WHAT IS REQUIRED
Among the records below, find the line with "Accessibility" and the line with "flower fun, including a visit to the world's". Set down both and every line between, exactly and with no pictures, but nothing else.

THE DATA
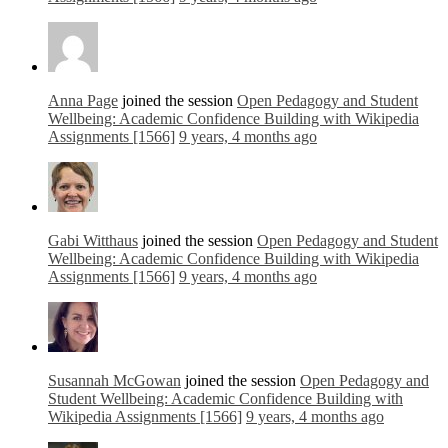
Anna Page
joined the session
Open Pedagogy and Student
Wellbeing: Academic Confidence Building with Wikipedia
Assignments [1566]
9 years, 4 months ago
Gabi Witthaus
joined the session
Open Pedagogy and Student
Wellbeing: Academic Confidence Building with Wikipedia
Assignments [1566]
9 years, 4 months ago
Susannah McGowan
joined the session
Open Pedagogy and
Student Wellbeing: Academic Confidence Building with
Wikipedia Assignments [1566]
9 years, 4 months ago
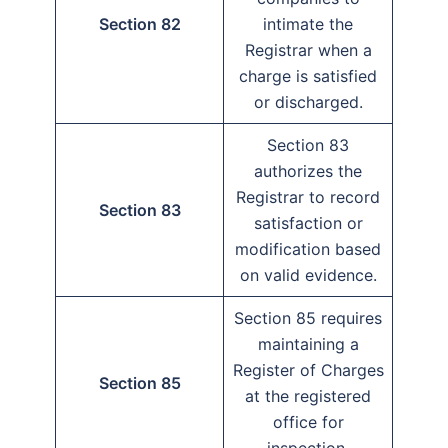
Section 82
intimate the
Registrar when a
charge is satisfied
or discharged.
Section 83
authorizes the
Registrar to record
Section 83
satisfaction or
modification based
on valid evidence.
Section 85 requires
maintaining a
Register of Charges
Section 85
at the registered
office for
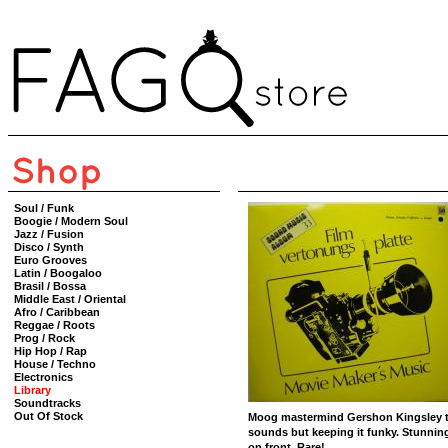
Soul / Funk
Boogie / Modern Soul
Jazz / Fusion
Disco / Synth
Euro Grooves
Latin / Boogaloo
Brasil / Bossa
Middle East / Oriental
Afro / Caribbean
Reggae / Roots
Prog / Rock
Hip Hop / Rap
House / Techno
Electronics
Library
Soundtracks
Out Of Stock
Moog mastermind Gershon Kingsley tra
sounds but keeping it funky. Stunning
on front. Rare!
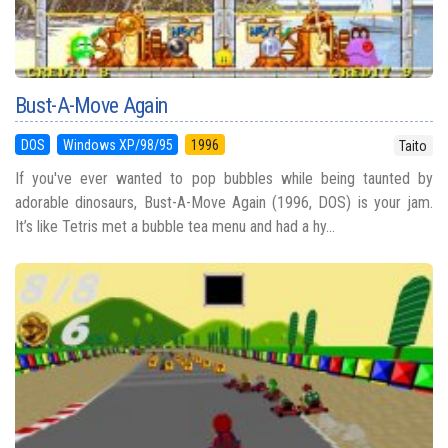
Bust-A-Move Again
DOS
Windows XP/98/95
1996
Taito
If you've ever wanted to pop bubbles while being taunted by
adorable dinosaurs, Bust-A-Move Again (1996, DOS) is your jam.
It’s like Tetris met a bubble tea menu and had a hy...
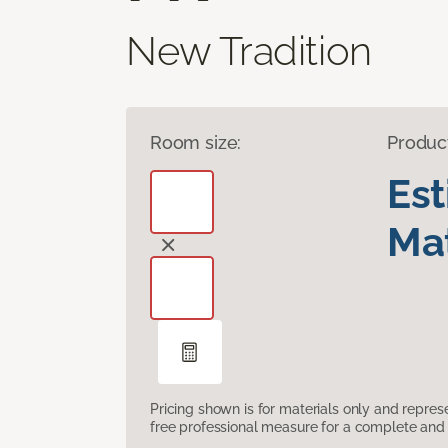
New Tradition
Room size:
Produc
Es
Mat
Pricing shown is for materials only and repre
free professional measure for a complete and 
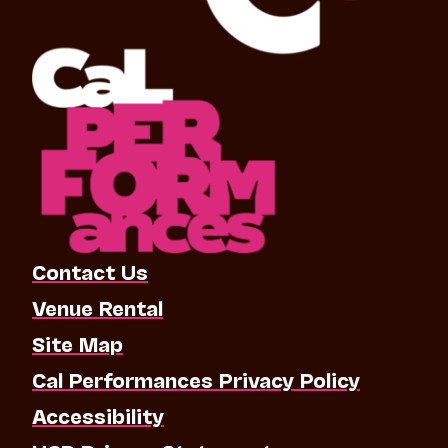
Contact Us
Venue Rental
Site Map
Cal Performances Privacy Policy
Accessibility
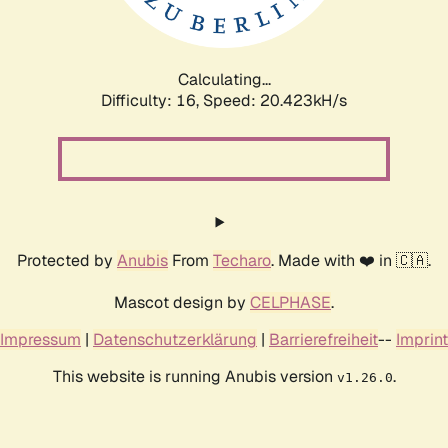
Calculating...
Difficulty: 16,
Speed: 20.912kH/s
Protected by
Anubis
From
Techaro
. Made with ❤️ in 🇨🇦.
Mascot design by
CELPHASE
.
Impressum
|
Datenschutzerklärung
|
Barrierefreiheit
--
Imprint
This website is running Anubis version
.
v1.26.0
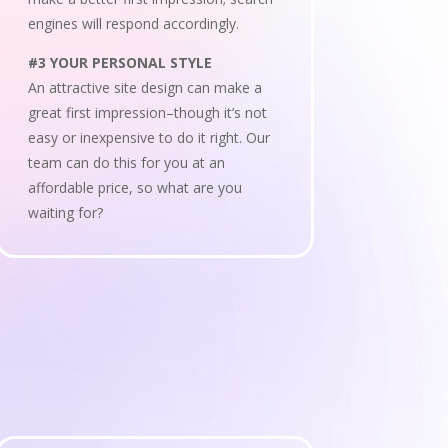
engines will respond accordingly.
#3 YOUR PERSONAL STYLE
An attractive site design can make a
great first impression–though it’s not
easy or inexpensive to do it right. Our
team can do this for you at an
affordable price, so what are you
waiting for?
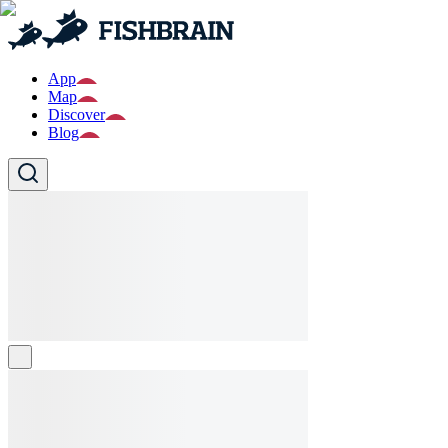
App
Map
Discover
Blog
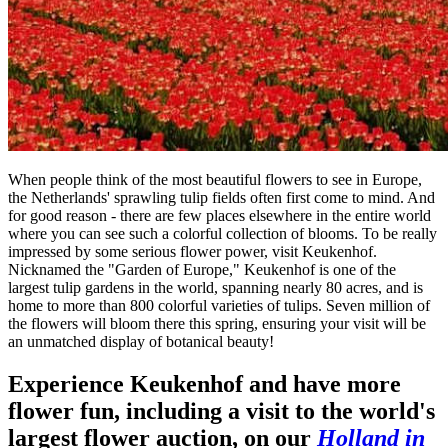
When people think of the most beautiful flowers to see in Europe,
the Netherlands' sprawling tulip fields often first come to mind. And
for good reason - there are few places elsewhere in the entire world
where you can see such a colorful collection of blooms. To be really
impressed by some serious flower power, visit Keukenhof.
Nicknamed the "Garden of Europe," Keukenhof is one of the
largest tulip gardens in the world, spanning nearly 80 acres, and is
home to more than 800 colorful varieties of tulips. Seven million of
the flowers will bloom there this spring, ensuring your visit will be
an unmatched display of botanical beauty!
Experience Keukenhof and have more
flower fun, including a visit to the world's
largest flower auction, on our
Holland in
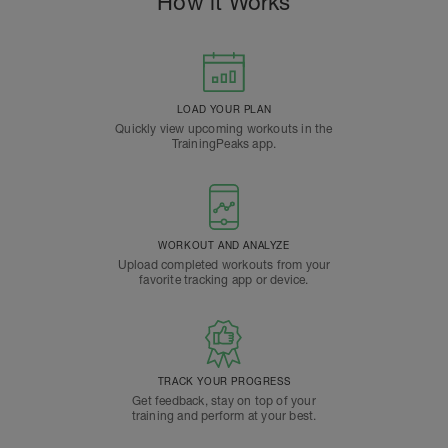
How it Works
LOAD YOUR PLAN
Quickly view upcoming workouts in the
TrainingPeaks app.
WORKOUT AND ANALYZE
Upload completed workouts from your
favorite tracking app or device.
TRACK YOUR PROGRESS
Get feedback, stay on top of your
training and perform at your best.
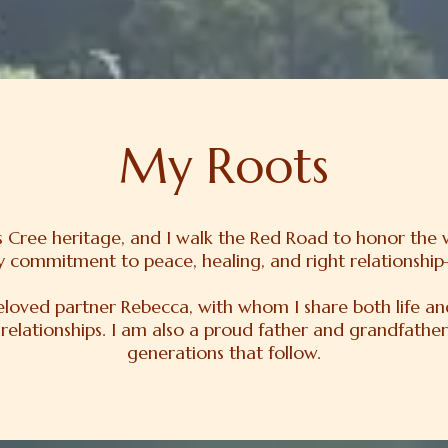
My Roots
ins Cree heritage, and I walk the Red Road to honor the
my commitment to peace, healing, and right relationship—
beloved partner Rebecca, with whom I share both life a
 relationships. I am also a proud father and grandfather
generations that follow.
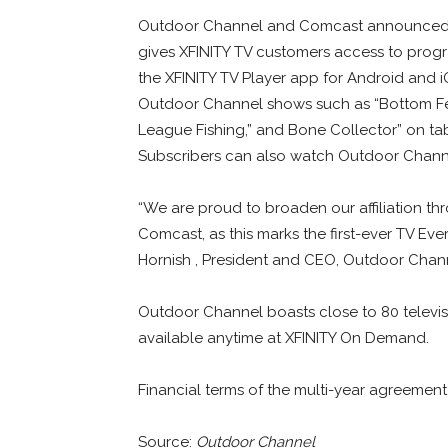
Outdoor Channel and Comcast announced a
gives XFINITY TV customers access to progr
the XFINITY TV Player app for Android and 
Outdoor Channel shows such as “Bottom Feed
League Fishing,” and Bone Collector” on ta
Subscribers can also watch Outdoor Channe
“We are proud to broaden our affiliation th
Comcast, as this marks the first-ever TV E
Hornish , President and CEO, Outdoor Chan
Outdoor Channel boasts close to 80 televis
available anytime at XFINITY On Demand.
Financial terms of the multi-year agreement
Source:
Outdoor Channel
* * *
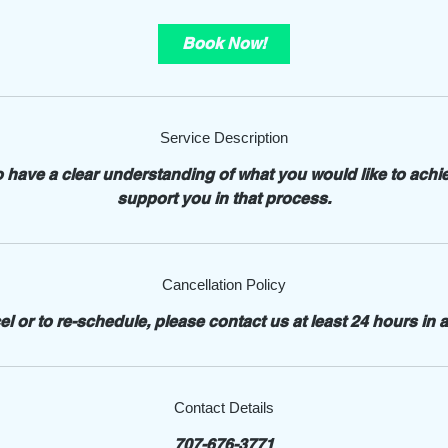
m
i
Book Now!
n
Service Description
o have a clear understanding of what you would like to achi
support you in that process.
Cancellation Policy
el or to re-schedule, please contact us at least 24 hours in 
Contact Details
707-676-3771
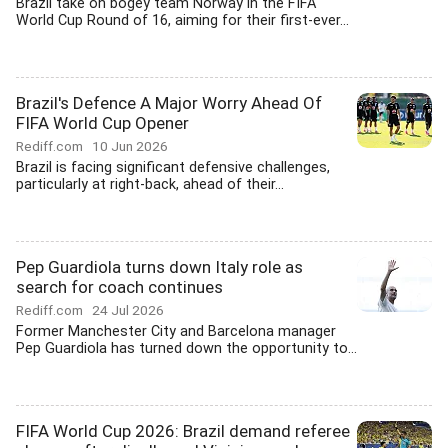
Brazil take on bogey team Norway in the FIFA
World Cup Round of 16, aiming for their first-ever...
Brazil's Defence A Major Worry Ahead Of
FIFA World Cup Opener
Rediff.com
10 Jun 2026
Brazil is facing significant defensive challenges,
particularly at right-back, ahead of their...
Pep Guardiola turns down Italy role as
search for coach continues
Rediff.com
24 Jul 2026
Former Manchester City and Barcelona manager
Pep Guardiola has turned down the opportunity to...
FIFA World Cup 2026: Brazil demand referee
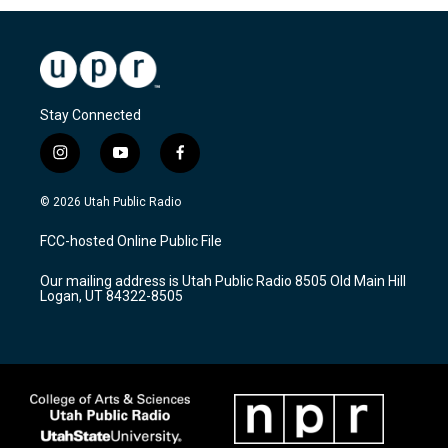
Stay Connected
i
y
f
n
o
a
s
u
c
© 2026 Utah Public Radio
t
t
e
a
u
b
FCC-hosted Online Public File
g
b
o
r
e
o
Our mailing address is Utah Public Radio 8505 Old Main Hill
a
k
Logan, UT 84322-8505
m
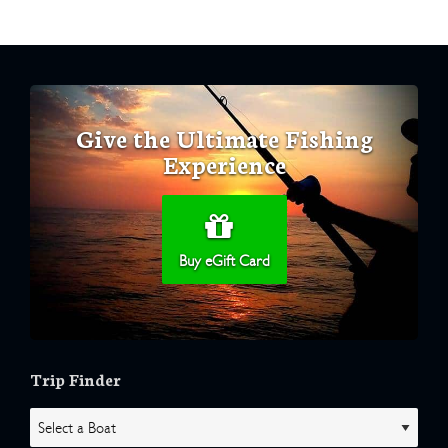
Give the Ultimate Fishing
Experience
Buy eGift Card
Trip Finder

RESPONSE AREA
Accessibility
Calculating...
Difficulty: 16,
Speed: 20.912kH/s
Protected by
Anubis
From
Techaro
. Made with ❤️ in 🇨🇦.
Mascot design by
CELPHASE
.
Impressum
|
Datenschutzerklärung
|
Barrierefreiheit
--
Imprint
This website is running Anubis version
.
v1.26.0
engines will respond accordingly.
#3 YOUR PERSONAL STYLE
An attractive site design can make a
great first impression–though it’s not
easy or inexpensive to do it right. Our
team can do this for you at an
affordable price, so what are you
waiting for?
App
Map
Discover
Blog
When people think of the most beautiful flowers to see in Europe,
the Netherlands' sprawling tulip fields often first come to mind. And
for good reason - there are few places elsewhere in the entire world
where you can see such a colorful collection of blooms. To be really
impressed by some serious flower power, visit Keukenhof.
Nicknamed the "Garden of Europe," Keukenhof is one of the
largest tulip gardens in the world, spanning nearly 80 acres, and is
home to more than 800 colorful varieties of tulips. Seven million of
the flowers will bloom there this spring, ensuring your visit will be
an unmatched display of botanical beauty!
Experience Keukenhof and have more
flower fun, including a visit to the world's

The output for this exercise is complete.